Every line in the entries where "Entzündungen" is found should be copied.

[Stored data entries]
****************

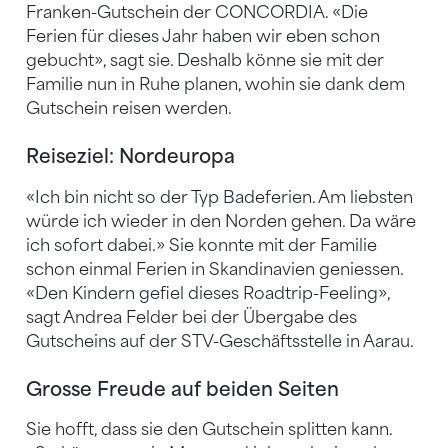
Franken-Gutschein der CONCORDIA. «Die
Ferien für dieses Jahr haben wir eben schon
gebucht», sagt sie. Deshalb könne sie mit der
Familie nun in Ruhe planen, wohin sie dank dem
Gutschein reisen werden.
Reiseziel: Nordeuropa
«Ich bin nicht so der Typ Badeferien. Am liebsten
würde ich wieder in den Norden gehen. Da wäre
ich sofort dabei.» Sie konnte mit der Familie
schon einmal Ferien in Skandinavien geniessen.
«Den Kindern gefiel dieses Roadtrip-Feeling»,
sagt Andrea Felder bei der Übergabe des
Gutscheins auf der STV-Geschäftsstelle in Aarau.
Grosse Freude auf beiden Seiten
Sie hofft, dass sie den Gutschein splitten kann.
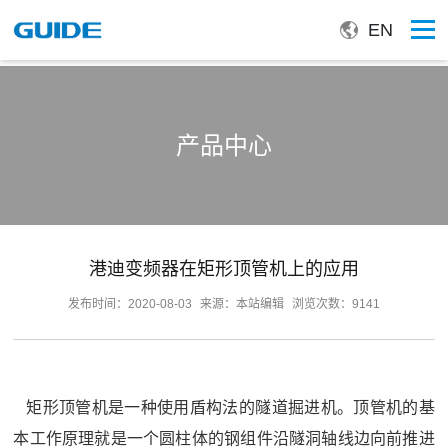
EN
产品中心
港迪变频器在矩形顶管机上的应用
发布时间：2020-08-03
来源：本站编辑
浏览次数：9141
矩形顶管机是一种使用盾构法的隧道掘进机。顶管机的基
本工作原理就是一个圆柱体的钢组件沿隧洞轴线边向前推进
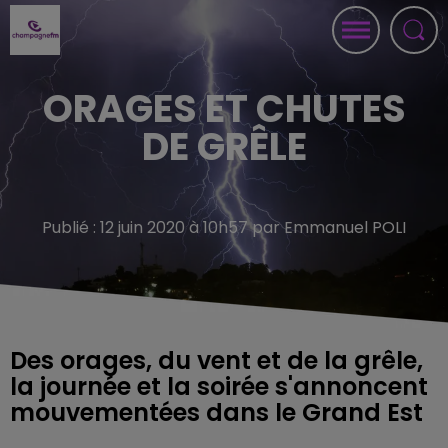
ORAGES ET CHUTES
DE GRÊLE
Publié : 12 juin 2020 à 10h57 par Emmanuel POLI
Des orages, du vent et de la grêle,
la journée et la soirée s'annoncent
mouvementées dans le Grand Est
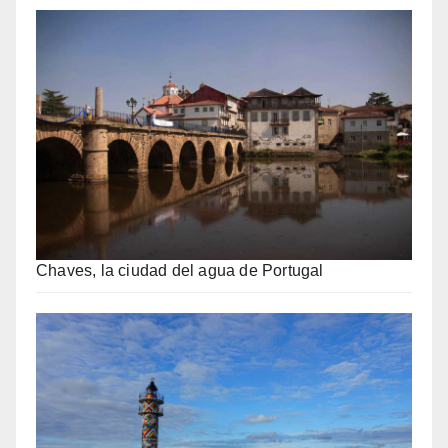
Chaves, la ciudad del agua de Portugal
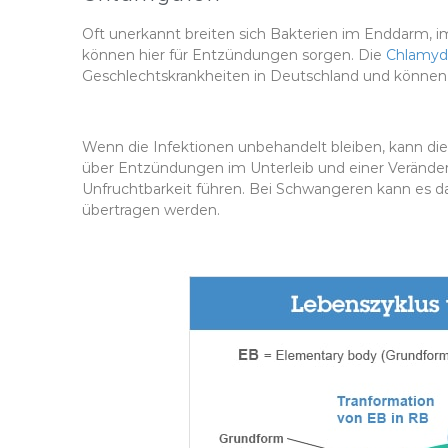
Oft unerkannt breiten sich Bakterien im Enddarm, i
können hier für Entzündungen sorgen. Die
Chlamyd
Geschlechtskrankheiten in Deutschland und können
Wenn die Infektionen unbehandelt bleiben, kann die
über Entzündungen im Unterleib und einer Veränderun
Unfruchtbarkeit führen. Bei Schwangeren kann es
übertragen werden.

****************

- [Exercise answer]:
können hier für Entzündungen sorgen. Die
über Entzündungen im Unterleib und einer Veränderun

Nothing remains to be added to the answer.